The stress test in 2026
OSFI Guideline B-20 requires federally regulated lenders to qualify borrowers at the stress-tested rate. As of 2026, the rule applies to:
- All new purchases (insured and uninsured).
- Refinances with any lender.
- Switches to a new lender (mortgage transfers).
Exempt since 2024: renewals with the same lender. For the full mechanic and 2026 examples, see Mortgage stress test 2026.
Amortization rules in 2026
- Insured mortgages: standard 25 years.
- Conventional mortgages (20%+ down): up to 30 years.

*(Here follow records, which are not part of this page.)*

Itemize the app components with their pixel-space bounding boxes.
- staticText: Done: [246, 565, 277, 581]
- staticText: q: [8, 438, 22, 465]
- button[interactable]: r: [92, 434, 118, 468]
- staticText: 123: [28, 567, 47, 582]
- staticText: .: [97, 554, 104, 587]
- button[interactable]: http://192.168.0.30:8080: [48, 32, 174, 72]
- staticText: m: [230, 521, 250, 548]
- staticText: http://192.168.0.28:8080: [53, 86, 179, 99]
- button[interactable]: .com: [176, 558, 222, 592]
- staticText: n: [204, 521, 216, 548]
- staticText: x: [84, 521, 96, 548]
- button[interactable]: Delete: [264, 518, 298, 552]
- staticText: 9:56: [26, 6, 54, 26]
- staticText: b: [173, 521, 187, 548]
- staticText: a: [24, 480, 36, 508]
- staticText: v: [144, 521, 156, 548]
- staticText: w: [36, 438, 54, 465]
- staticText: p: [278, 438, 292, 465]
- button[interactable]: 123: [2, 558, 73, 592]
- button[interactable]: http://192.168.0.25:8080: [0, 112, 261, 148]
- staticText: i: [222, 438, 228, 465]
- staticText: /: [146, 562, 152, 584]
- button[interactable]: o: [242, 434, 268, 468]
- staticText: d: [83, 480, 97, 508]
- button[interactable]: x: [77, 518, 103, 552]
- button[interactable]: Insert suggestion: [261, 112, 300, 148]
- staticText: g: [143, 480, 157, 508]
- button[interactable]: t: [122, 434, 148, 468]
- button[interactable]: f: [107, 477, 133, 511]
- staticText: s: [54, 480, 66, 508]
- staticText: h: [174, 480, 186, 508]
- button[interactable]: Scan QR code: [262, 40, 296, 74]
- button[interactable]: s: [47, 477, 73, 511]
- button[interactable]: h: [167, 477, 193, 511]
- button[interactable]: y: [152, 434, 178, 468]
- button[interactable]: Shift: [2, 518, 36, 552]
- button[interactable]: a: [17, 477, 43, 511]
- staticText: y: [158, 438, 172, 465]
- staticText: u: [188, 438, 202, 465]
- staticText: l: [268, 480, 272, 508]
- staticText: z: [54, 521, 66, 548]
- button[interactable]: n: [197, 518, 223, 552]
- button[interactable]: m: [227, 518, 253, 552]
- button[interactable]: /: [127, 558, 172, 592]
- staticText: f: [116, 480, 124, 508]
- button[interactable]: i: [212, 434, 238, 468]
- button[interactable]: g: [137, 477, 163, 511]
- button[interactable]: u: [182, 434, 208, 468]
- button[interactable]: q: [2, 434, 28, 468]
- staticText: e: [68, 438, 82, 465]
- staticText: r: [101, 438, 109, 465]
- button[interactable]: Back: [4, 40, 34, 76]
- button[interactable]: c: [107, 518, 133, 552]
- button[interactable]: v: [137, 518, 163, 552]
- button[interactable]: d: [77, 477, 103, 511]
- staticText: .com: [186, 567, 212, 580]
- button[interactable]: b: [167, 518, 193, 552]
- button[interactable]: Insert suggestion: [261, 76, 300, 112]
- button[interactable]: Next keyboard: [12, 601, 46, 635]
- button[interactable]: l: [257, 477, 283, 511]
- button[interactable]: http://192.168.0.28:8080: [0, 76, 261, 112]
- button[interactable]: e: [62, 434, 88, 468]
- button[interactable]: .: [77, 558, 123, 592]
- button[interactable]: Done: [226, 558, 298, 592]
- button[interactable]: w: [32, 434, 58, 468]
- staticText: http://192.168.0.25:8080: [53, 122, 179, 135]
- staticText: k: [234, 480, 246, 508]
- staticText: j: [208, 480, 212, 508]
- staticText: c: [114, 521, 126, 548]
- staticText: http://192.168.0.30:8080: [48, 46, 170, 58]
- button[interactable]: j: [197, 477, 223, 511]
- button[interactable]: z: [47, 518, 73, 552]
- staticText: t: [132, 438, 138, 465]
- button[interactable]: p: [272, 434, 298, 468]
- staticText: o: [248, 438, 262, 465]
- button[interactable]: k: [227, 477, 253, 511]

- 30-year insured amortization for first-time buyers on newly built homes — effective August 1, 2024 for FTBs; expanded December 15, 2024 to all FTBs on insured mortgages for new builds.
Stretching amortization lowers the monthly payment and bumps the maximum qualifying mortgage by 5-10% — but adds tens of thousands of interest over the life of the loan.
How rate affects what you can afford
A 1-percentage-point change in the qualifying rate moves the maximum mortgage by roughly 8-10%. So when contract rates jumped from ~3% to ~6% in 2022-2023, qualifying maximums for the same income fell by 25-30%.
Closing costs and other expenses
Beyond the down payment, plan for 1.5%-4% of purchase price in closing costs:
- Land transfer tax — varies by province (and Toronto adds a municipal LTT on top).
- Legal fees: $1,500-$3,000.
- Title insurance: $250-$400.
- Home inspection: $400-$600 (optional but strongly recommended).
- Appraisal: $300-$600 (when required by the lender).
- Property tax adjustments and prepaid utilities at closing.
Worked example: $140K income, $500/mo debts, $80K down
The Singh household earns $140,000/year combined. They have $500/month in car payments and an $80,000 down payment.
Inputs: $140K income, $500/month debts, $80K down, 4.99% contract rate, 25-year amortization, $4,500/year property tax, $1,800/year heat, no condo fees.
| Metric | Result | Math |
|---|---|---|
| Qualifying rate | 6.99% | contract (4.99%) + 2pp; higher than 5.25% floor |
| Gross monthly income | $11,667 | $140,000 / 12 |
| Max housing budget (GDS 39%) | $4,550 / month | $11,667 × 39% |
| Max housing budget (TDS 44% minus $500 debts) | $4,633 / month | $11,667 × 44% − $500 |
| Binding ratio | GDS | $4,550 < $4,633 |
| Available for principal + interest (after PT $375 + heat $150) | $4,025 / month | $4,550 − $375 − $150 |
| Max mortgage at qualifying rate (25-yr amort, 6.99%) | ~$535,000 | Standard mortgage amortization formula |
| Max purchase price | ~$615,000 | $535K mortgage + $80K down |
| Monthly payment at contract rate (4.99%) | ~$3,110 / month | Principal $535K, 25-yr, 4.99% |
| Monthly payment at stress-tested rate (6.99%) | ~$3,755 / month | Principal $535K, 25-yr, 6.99% |
The Singhs can afford about $615,000. Their actual monthly mortgage payment at the contract rate is ~$3,110, but they qualified against the stress-tested $3,755. The “buffer” between the two is what keeps them solvent if rates rise on renewal.
Common mistakes
- Confusing qualifying rate with contract rate. The stress-tested rate is what you have to qualify against; the contract rate is what you pay.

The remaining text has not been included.